--- START ---

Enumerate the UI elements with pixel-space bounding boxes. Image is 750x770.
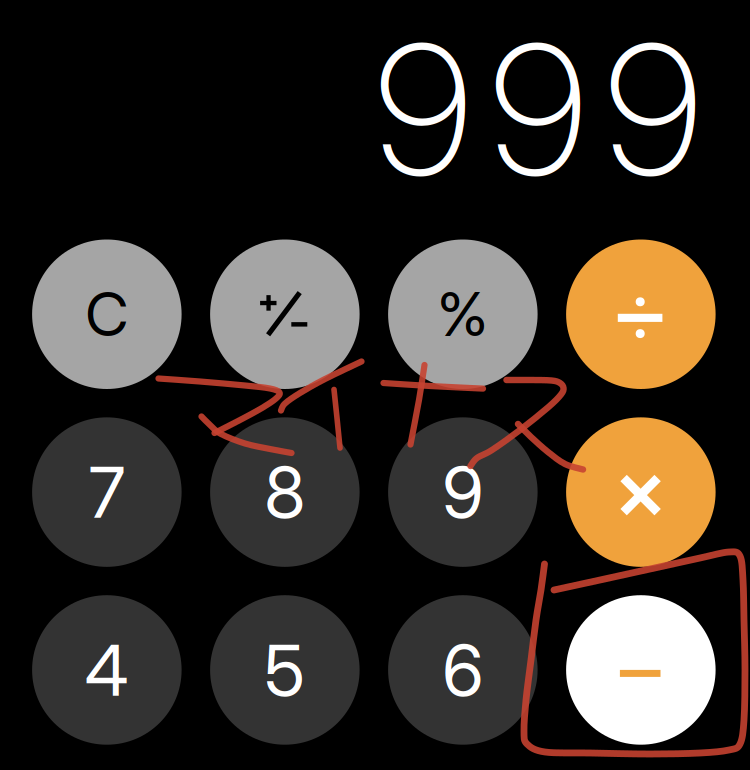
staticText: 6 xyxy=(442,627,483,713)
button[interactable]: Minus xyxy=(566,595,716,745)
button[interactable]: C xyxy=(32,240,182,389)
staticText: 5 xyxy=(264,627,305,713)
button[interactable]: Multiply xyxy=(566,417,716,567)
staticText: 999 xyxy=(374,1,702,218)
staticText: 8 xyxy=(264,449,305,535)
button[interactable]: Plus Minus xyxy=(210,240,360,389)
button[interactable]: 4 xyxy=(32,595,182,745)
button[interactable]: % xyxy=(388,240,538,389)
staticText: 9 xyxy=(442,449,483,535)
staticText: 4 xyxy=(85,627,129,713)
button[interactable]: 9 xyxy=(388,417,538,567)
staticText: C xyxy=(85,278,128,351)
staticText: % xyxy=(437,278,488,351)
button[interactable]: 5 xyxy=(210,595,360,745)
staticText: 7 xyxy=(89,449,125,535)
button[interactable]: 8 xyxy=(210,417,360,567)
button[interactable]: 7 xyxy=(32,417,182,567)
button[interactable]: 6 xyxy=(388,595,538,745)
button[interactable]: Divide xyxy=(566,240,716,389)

--- END ---
--- START ---

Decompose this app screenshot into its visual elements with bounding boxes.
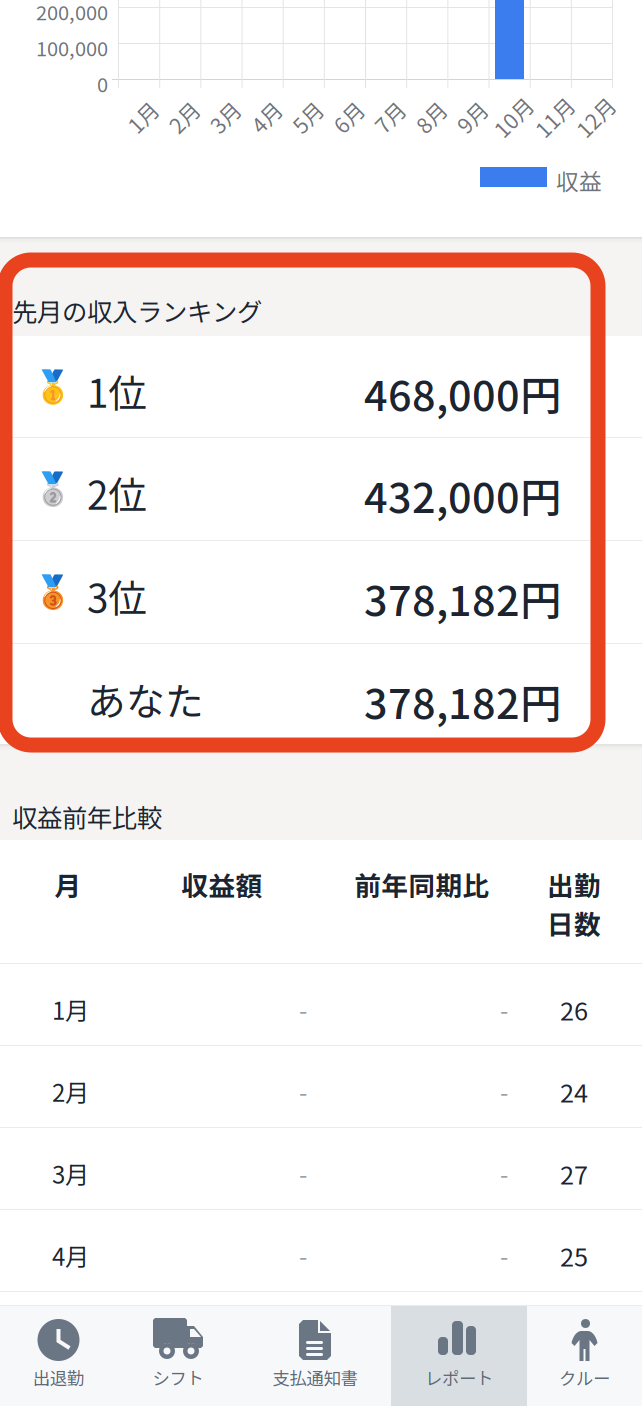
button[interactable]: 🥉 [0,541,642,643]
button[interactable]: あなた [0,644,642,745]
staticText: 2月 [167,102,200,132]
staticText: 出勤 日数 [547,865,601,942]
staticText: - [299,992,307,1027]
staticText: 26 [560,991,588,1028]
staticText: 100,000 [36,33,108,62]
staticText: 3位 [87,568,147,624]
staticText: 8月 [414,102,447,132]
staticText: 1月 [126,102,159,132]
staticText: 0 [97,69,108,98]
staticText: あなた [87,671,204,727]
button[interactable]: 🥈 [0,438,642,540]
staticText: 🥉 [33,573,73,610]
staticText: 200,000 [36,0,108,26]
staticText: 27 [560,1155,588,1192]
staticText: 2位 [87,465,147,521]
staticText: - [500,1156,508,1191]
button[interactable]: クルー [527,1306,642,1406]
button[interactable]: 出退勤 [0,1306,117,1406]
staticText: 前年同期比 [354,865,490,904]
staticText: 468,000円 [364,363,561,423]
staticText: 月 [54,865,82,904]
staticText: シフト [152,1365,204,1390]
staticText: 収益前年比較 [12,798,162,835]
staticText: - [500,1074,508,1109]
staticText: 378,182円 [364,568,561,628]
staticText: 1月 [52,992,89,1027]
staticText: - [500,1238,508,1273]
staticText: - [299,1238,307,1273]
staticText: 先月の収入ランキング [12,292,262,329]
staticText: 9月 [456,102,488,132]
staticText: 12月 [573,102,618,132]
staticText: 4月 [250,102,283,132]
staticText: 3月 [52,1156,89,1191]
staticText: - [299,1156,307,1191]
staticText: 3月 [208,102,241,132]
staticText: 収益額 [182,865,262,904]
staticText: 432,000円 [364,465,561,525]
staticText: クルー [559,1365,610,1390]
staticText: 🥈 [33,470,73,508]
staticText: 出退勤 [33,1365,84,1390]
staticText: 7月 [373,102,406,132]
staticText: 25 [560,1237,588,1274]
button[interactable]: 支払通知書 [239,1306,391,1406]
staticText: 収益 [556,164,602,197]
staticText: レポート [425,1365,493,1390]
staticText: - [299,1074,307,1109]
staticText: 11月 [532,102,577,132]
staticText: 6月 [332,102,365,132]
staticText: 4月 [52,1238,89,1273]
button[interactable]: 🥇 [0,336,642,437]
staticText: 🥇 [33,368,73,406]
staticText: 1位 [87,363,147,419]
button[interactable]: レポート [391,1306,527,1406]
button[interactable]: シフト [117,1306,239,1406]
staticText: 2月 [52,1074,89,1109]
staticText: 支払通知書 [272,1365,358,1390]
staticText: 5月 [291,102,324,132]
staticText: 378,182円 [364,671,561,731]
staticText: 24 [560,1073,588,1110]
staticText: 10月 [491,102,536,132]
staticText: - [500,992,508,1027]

--- END ---

EXERCISE - A line belongs in the answer if it contains the word "with"; please copy each such line from the material.

SOLUTION -
Enumerate the UI elements with pixel-space bounding boxes. Image is 750x770.
Decompose this app screenshot into its visual elements with bounding boxes.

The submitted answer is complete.